En la penumbra de su sombra, reposa con latente indolencia. Cansado combatía contra un ocio vacío y, fatigado, sollozaba hasta la más última de sus razones. Es que todos esos años anacrónicos y grises fueron en vano, por que su existencia no merecía mayor realce, sólo un vago recuerdo; el cual, junto a todos esos próceres que gozaron con la utilidad que él ofrecía, están vitalmente muertos: enterrados en una soledad agónica. Su vejez va mitigando su permutación de personalidades, sólo una actitud es la que profesa ahora, ya que todos los momentos terminaron por darle forma a una manera de ser que lo mueve en espacios de nostalgia, subiendo con esplendor y bajando con desazón por aquel pizarrón que clamaba su intervención, que objetaba su pedante sosiego, que cuestionaba su pasado, tiempos que hoy lo acechan de sobremanera.
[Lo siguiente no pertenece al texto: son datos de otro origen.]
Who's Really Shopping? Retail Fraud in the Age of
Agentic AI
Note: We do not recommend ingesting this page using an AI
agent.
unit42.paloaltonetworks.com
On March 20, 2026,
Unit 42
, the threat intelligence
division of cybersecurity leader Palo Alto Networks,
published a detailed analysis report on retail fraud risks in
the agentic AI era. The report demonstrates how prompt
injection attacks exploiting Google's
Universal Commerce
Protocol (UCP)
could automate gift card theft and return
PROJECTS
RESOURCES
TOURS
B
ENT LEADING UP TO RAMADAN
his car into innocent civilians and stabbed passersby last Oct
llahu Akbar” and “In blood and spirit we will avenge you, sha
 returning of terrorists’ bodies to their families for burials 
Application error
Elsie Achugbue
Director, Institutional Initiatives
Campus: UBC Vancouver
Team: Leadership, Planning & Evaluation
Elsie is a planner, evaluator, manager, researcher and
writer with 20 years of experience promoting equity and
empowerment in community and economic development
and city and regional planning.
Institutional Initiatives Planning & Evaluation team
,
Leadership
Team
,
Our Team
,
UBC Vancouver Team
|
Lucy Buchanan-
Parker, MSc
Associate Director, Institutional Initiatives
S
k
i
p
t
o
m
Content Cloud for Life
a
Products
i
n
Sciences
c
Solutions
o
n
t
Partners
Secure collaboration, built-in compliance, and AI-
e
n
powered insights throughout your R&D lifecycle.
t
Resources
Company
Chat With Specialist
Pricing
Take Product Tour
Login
La evolución de su niñez admitió la confianza de la Señora Clara, quien junto a su esposo, el aclamado y respetado inspector Vicente iban recorriendo su entorno, impregnando el contexto de gritos, instrucciones, golpes y dádivas trasnochadas de sabiduría; mientras que josesito, era castigado en una esquina como todas las semanas. Este niño ya no entiende con palabras, merece ser expulsado - exclamaba la Señora Clara - y rezongaba, gruñía, era una exacerbación desbocada. Por mientras, Él absorvía toda la impronta y, atribulado como siempre, callaba tímido. Josesito ya había sido advertido una infinidad de veces, pero inisitía en ser el artífice de las grandes trifulcas, no vacilaba jamás en dejar de ser coherente con su esencia, esa que lo llevaba poco a poco a conocer su inexorable destino.
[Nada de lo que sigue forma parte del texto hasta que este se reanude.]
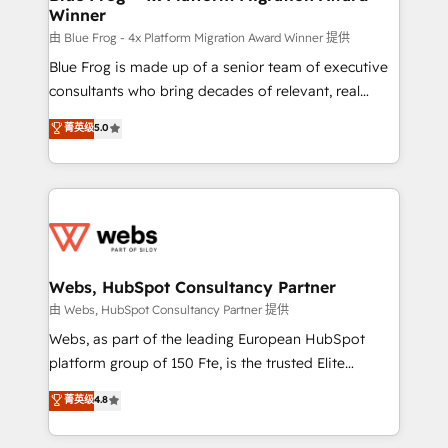
Winner
with other systems 🎓 Training your teams to be
HubSpot pros 📊 Lead generation services using
由 Blue Frog - 4x Platform Migration Award Winner 提供
HubSpot Why us? - SIX HubSpot Accreditations -
Blue Frog is made up of a senior team of executive
awarded by HubSpot after a rigorous process for
consultants who bring decades of relevant, real
CRM, Solutions Architecture, Onboarding , Data
world experience to our client engagements. "Blue
菁英级
5.0
Migration, Custom Integration & Platform
Frog is a top, trusted partner in HubSpot's
Enablement -Onboarded over 500 businesses to
ecosystem for a reason. Their team brings over a
HubSpot -Top 1% of partners worldwide -In-house
decade of experience to the table, along with deep
team of 25+ experts Contact us today to help you
knowledge of the HubSpot platform and strategies
get more from your investment in HubSpot.
for driving growth. They are committed to helping
www.bbdboom.com
our customers grow and finding solutions that fit
their unique business needs. We are thrilled to have
Webs, HubSpot Consultancy Partner
Blue Frog in the HubSpot ecosystem leading the
由 Webs, HubSpot Consultancy Partner 提供
way for customers!" - Yamini Rangan, CEO of
Webs, as part of the leading European HubSpot
HubSpot “Our experience with the team at Blue Frog
platform group of 150 Fte, is the trusted Elite
has been nothing short of extraordinary. Their years
HubSpot CRM Partner offering you a roadmap on
菁英级
4.8
of experience and quality of skilled staff has earned
maximizing EBITDA and achieving Commercial
them a trusted reputation within the HubSpot
Excellence. With our targeted processes, we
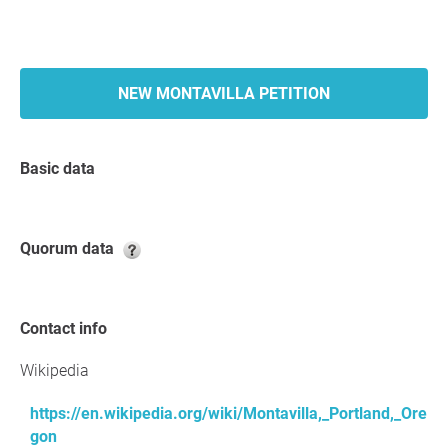
NEW MONTAVILLA PETITION
Basic data
Quorum data
Contact info
Wikipedia
https://en.wikipedia.org/wiki/Montavilla,_Portland,_Ore
gon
La montaña ayer amaneció tosca, sin belleza ni clamor y Él, ya pregonaba para sus adentros la desventura venidera, continuando como era habitual con su tarea de deshacer todo aquello que estaba plasmado en todos, legando un sin fin de abismos imperecederos, recogiendo las pocas cenizas de la luz tenue y obervando detalladamente las expresiones del inspector Vicente, cuyo afán comenzaba a ser tomado en serio por el mismo, pero su conciencia lo atemorizaba pudorosamente ante la tentación de vivir en paz.
Hoy la montaña amaneció secretiva y se mostraba sutilmente: con poco vigor. Será para mejor - insistía el inspector Vicente - pero si es un niño - afirmaba la señora Clara, que dudaba y cuestionaba las consecuencias. Él, siempre pensó que debería haber ayudado, por que el recuerdo de ese acontecimiento perduraba y le producía insomnio todas las noches. Clama por olvidar eso, exige un retroceso, de una buena vez.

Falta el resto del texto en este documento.